This concession gave Nick an unexpected chance. He dared to hope that it was an olive branch held out. “Did you really think that?” he asked quickly, in a low voice.
“Certainly. Why not?”
“Oh, I don’t know! That’s the trouble. But—if you did think it, maybe you’ll let me see you again—maybe this won’t be good-bye for always?”
“Dear me, I hope not, indeed!” she answered in a light, frivolous tone again. “We’re sure to meet. You come to San Francisco sometimes I’ve heard you say. I shall be there—oh, ages.”
“You’ll let me call?” Nick was faintly—very faintly—encouraged, not to hope for much, but for a very little; for a chance to retrieve some of the ground he had lost in a night; to begin low down, and work up.
“I shall be glad to see you at the Fairmont Hotel, when I get there.” She was almost too frankly cordial suddenly. The tone would have been perfect if the words had been spoken in New Orleans, before a thousand things had happened. But they had passed that stage now—for good or ill.

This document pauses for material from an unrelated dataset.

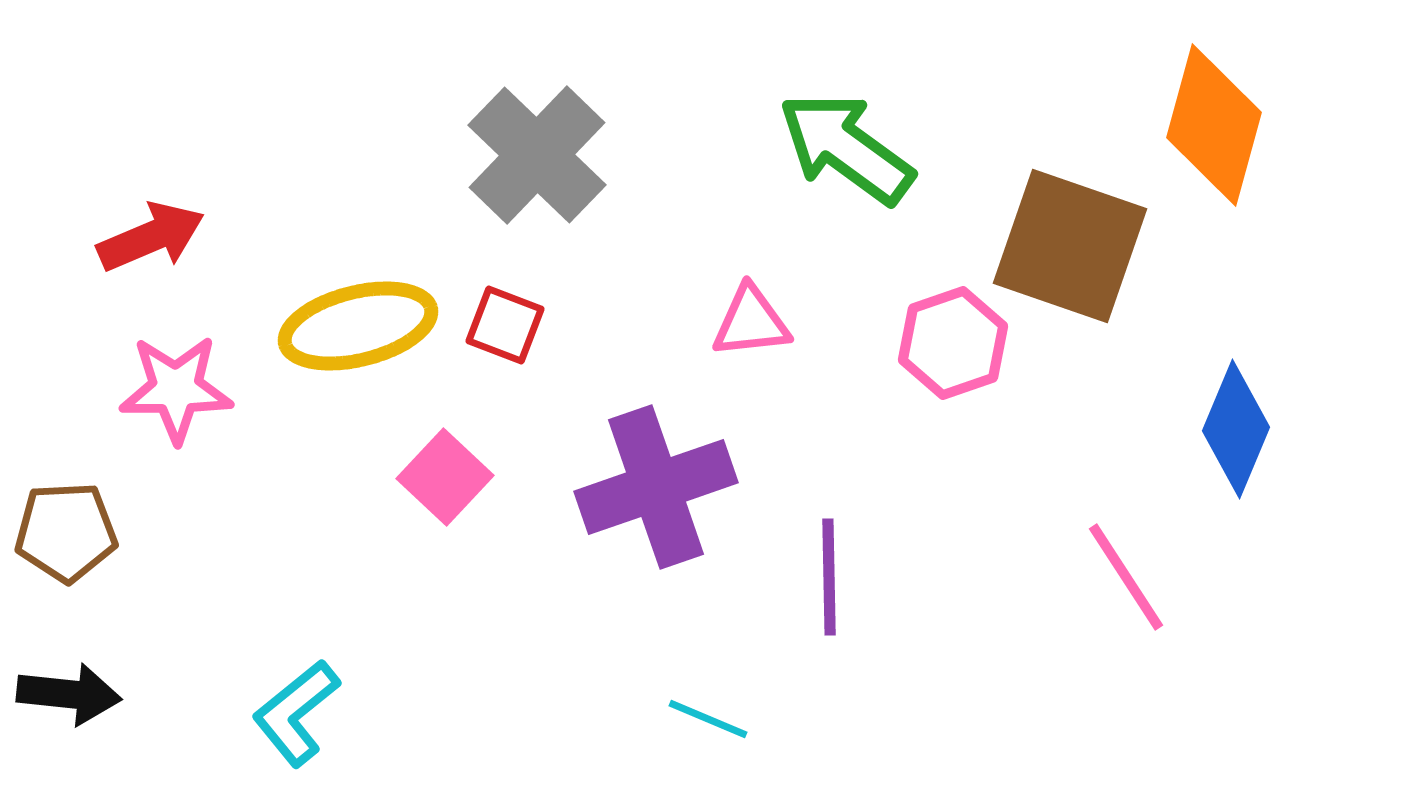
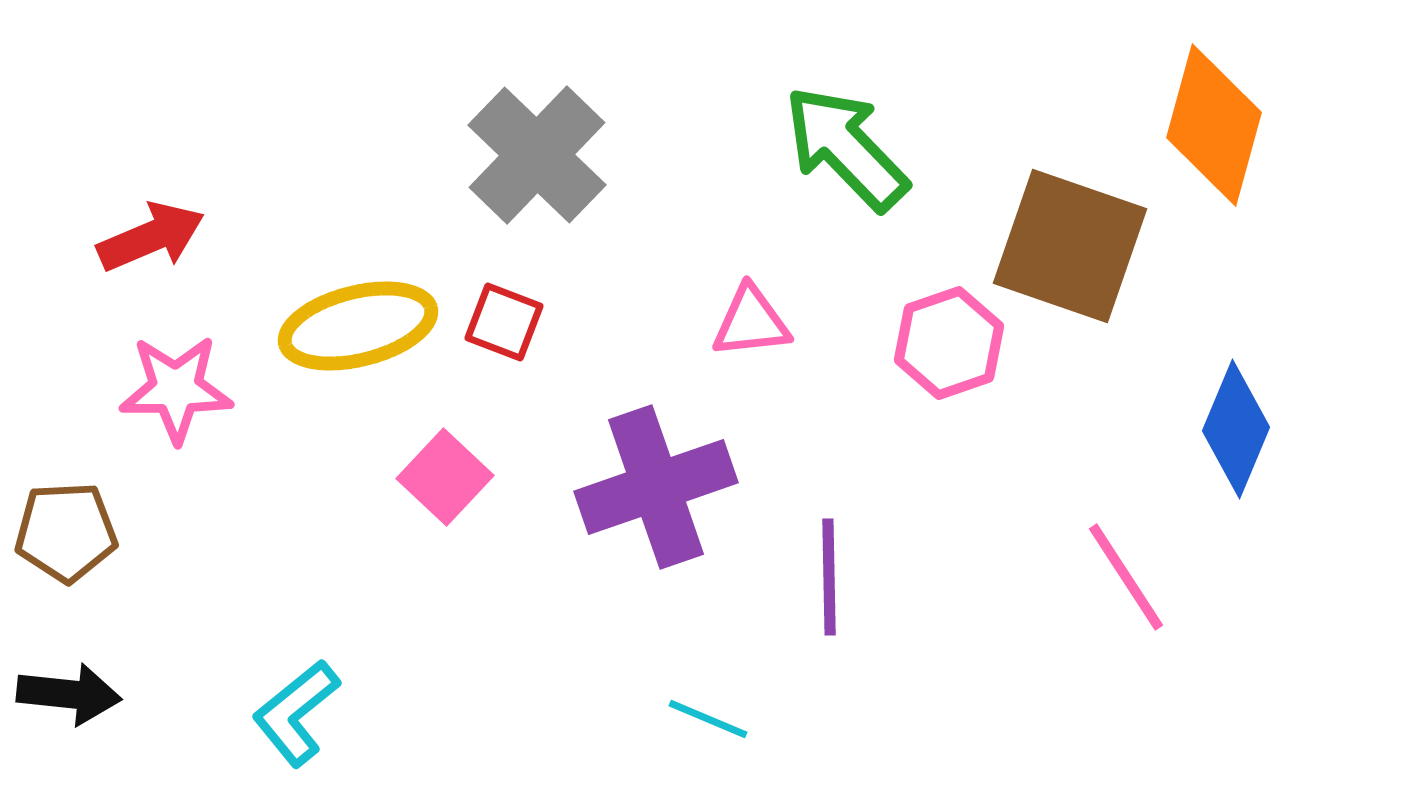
green arrow: rotated 10 degrees clockwise
red square: moved 1 px left, 3 px up
pink hexagon: moved 4 px left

Then they finished shaking hands, and a few minutes later Nick left her with Falconer and Sonia Dobieski. The instant he had gone, Angela would have given a good deal to call him back, although she was sure she had done only her duty to herself and him.
Her reasons for the great change were not mysterious at all. They were very clear, and seemed to her very virtuous, very praiseworthy—up to the last minute. Then she thought that she was a prig, and a wretch, and several other things which she would have been furious to be thought by anybody else. She had wanted Nick to realize—that is, she had felt it her duty to make him realize—that things could not go on as they were, after last night. She had been incredibly silly in the Mission church. All night long she had scolded herself for the way she had “behaved” and let the “forest creature” behave—holding her hand, and sitting as close to her on the gallery stairs as if they were engaged in a desperate ballroom flirtation. She must show him that she was not really a stupid, sentimental person. She made up her mind that they must begin all over again, the very first thing in the morning; and, true to her resolution, she had, indeed, begun all over again. She had torn a hole in the net which was binding them together—all through her own silly fault!
In her heart, she had wanted him to accept Falconer’s invitation; but she had not wanted him to know that she had wanted him. The thing was to give the impression that she would be pleased if he went, and not miserable if he refused. If they all went to Monterey together on Mr. Falconer’s private car, they would not be losing each other—as friends; they would merely be adjusting their relations, which, owning to San Miguel, had suddenly got dangerously out of hand.
It was only when Nick’s back was turned, and he was going, that she saw things from his point of view. Why had she not been clever enough to keep to the happy medium and not make him think that he had done something dreadfully wrong—that on second thoughts she was blaming him for last night, and punishing him? Surely she might have managed better—she a woman of the world, and he a mere “forest creature”?